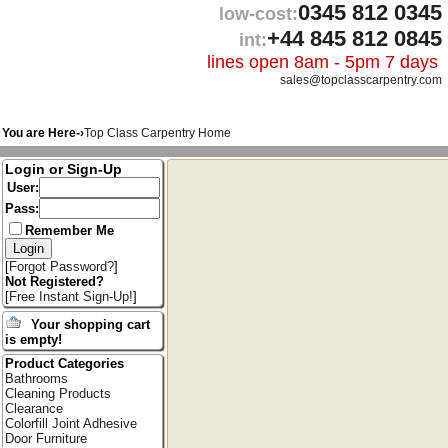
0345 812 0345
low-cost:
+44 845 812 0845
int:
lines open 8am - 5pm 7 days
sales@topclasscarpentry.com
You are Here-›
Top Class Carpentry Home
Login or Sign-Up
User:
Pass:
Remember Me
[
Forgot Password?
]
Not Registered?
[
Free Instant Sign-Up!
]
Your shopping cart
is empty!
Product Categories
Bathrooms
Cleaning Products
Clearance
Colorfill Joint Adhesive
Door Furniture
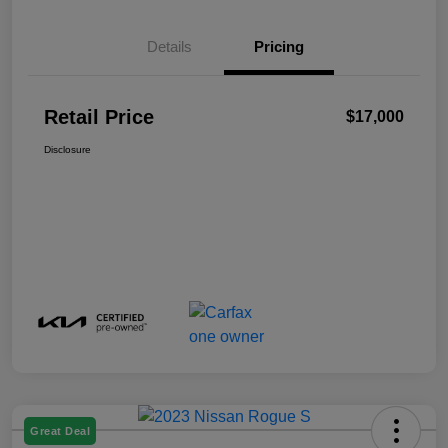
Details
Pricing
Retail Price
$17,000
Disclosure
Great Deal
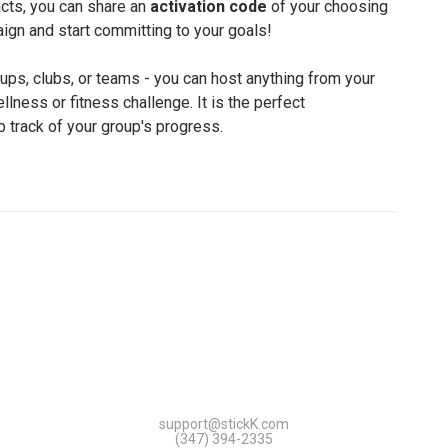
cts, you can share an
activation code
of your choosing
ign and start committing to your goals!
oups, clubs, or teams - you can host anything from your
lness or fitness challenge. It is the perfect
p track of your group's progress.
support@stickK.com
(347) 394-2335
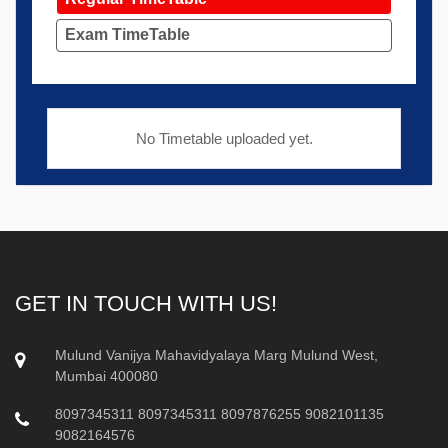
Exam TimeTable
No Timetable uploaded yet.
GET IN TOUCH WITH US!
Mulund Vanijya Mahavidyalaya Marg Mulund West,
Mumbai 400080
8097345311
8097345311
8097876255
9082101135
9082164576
· · ·
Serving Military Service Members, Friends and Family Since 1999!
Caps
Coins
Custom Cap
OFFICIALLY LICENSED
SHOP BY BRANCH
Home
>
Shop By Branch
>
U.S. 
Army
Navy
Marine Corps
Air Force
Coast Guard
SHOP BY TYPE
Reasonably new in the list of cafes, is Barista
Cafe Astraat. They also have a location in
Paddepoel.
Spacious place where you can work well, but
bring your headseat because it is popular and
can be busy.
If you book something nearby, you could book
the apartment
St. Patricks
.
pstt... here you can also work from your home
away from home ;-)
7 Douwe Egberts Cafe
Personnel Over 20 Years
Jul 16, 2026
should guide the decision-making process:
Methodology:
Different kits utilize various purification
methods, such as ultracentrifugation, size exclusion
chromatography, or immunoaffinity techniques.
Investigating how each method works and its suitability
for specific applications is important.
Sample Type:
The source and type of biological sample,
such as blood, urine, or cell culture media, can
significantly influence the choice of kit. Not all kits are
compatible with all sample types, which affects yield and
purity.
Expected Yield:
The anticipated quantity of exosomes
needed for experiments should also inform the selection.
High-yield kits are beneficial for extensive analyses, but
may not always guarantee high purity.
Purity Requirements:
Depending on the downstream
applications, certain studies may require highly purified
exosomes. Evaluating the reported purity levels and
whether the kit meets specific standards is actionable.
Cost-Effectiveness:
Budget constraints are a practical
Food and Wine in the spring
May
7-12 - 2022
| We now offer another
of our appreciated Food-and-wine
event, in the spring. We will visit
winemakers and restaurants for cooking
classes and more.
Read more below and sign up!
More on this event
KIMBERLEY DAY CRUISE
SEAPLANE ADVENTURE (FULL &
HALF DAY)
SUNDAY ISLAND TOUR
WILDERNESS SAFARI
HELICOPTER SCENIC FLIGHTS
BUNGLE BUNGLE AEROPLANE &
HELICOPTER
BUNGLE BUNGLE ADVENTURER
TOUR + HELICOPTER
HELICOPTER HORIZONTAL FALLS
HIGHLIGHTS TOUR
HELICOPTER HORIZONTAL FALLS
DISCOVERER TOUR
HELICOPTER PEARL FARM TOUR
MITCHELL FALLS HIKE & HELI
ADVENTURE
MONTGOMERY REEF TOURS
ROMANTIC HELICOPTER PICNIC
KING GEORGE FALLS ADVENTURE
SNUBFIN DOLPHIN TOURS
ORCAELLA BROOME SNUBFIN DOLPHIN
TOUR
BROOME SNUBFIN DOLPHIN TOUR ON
· · ·
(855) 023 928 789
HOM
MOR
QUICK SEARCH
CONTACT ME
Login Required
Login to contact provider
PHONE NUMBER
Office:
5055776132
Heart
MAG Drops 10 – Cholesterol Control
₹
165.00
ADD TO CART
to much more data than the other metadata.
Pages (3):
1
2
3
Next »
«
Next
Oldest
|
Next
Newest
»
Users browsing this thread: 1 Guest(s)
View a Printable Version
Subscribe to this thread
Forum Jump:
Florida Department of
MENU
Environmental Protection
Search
· · ·
▶ **Assigned task**
Look back at the entries above. Retype the line with "compatible with all", the line with "BROOME SNUBFIN DOLPHIN TOUR ON", and all lines in between.

▶ **Result**
compatible with all sample types, which affects yield and
purity.
Expected Yield:
The anticipated quantity of exosomes
needed for experiments should also inform the selection.
High-yield kits are beneficial for extensive analyses, but
may not always guarantee high purity.
Purity Requirements:
Depending on the downstream
applications, certain studies may require highly purified
exosomes. Evaluating the reported purity levels and
whether the kit meets specific standards is actionable.
Cost-Effectiveness:
Budget constraints are a practical
Food and Wine in the spring
May
7-12 - 2022
| We now offer another
of our appreciated Food-and-wine
event, in the spring. We will visit
winemakers and restaurants for cooking
classes and more.
Read more below and sign up!
More on this event
KIMBERLEY DAY CRUISE
SEAPLANE ADVENTURE (FULL &
HALF DAY)
SUNDAY ISLAND TOUR
WILDERNESS SAFARI
HELICOPTER SCENIC FLIGHTS
BUNGLE BUNGLE AEROPLANE &
HELICOPTER
BUNGLE BUNGLE ADVENTURER
TOUR + HELICOPTER
HELICOPTER HORIZONTAL FALLS
HIGHLIGHTS TOUR
HELICOPTER HORIZONTAL FALLS
DISCOVERER TOUR
HELICOPTER PEARL FARM TOUR
MITCHELL FALLS HIKE & HELI
ADVENTURE
MONTGOMERY REEF TOURS
ROMANTIC HELICOPTER PICNIC
KING GEORGE FALLS ADVENTURE
SNUBFIN DOLPHIN TOURS
ORCAELLA BROOME SNUBFIN DOLPHIN
TOUR
BROOME SNUBFIN DOLPHIN TOUR ON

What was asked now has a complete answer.